Сам не знаю, почему случилось все наоборот, хотя я сознательно от моего решения и не отступал.
Когда я за кустами смородины, уж не в белый, а в чернеющий вечер, вдруг обнял ее, тоненькую, как веточка, и целовал ее холодные губки, а она говорила: «Нет… нет…» и это «нет» звучало как «да» – мне показалось, что новое, вдруг наступившее, – еще лучше прежнего. И хорошо, что оно само случилось, я бы никогда не решился.
Вот это самое «нет» ее, девочки тоненькой, «нет-да» – было сильнее меня. Что бы я там ни решал, а придет «она» со своим «нет», с отдающимися губами, с глазами, которые зовут и отталкивают, – и все мои решения полетят к черту, а только чтобы сейчас же это «нет» обратить, повернуть на «да»; и даже как бы не я это делаю, а она это со мной делает и еще какое-то «оно», которое в ней сидит и из глаз смотрит.

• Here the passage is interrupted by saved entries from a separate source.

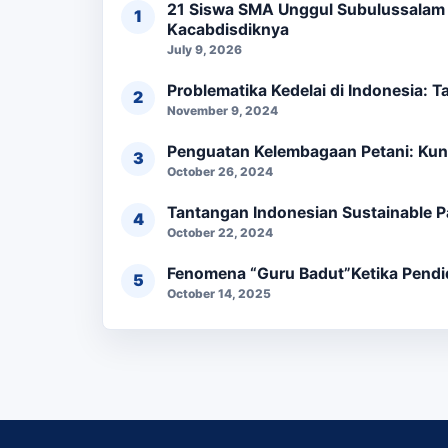
21 Siswa SMA Unggul Subulussalam L
Kacabdisdiknya
July 9, 2026
Problematika Kedelai di Indonesia: 
November 9, 2024
Penguatan Kelembagaan Petani: Kun
October 26, 2024
Tantangan Indonesian Sustainable Pa
October 22, 2024
Fenomena “Guru Badut”Ketika Pendi
October 14, 2025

Может быть, вы скажете, читатель, что все это ужасно обыкновенно? Но чем же мы с вами виноваты, что любим одну и ту же, пусть обыкновенную, женщину? Кроме того, обыкновенной она нам кажется тогда, когда идет на свидание с другим. А когда в вашу собственную комнату приходит – она необыкновенна, изумительна, единственна, прекрасна. Разве вы этого не замечали?
II
Я женился на ней.
Не сейчас, через полтора года, и со всякими историями и борьбами, о которых распространяться скучно. Скажу только, что она, несмотря на свою молодость и невинность, боролась с отцом упорно, выказала много силы, хитрости и практичности. Я даже удивлялся. Я бы не сумел.

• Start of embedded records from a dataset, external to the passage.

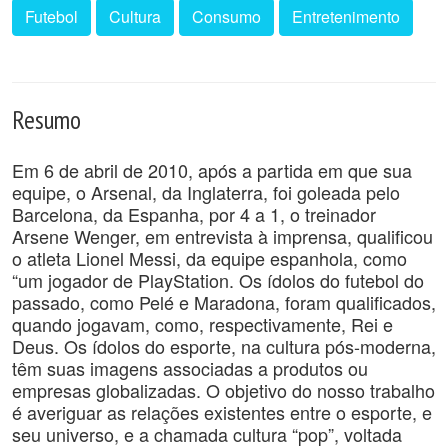
Futebol
Cultura
Consumo
Entretenimento
Resumo
Em 6 de abril de 2010, após a partida em que sua
equipe, o Arsenal, da Inglaterra, foi goleada pelo
Barcelona, da Espanha, por 4 a 1, o treinador
Arsene Wenger, em entrevista à imprensa, qualificou
o atleta Lionel Messi, da equipe espanhola, como
“um jogador de PlayStation. Os ídolos do futebol do
passado, como Pelé e Maradona, foram qualificados,
quando jogavam, como, respectivamente, Rei e
Deus. Os ídolos do esporte, na cultura pós-moderna,
têm suas imagens associadas a produtos ou
empresas globalizadas. O objetivo do nosso trabalho
é averiguar as relações existentes entre o esporte, e
seu universo, e a chamada cultura “pop”, voltada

Недели за две до свадьбы случилась история, о которой следует упомянуть.
Был конец июля. Я жил в том же имении на Волхове, но уже на правах будущего мужа Оли. Мне был отведен целый флигель, где я старался заниматься (я переходил на четвертый курс), а больше мечтал об Оле, горел Олею, совсем, впрочем, по-иному, нежели в прошлое лето, потому что теперь мы с ней целовались каждый день везде, где только возможно, и мне этого, то есть поцелуев, было уже мало.
Я жаждал большего – и немного боялся, когда размышлял о нем: ведь я еще оставался девственником. Всю зиму я был так занят моей любовью и борьбой за нее, что по совершенно естественной психологии ни о чем другом и не помышлял. Теперь отпустило, и я горячо и трепетно ждал дня свадьбы.
Оля на два дня уехала с отцом в Петербург. Все для свадьбы. Первый день я шлялся по опустевшему дому и саду, на второй решил заняться.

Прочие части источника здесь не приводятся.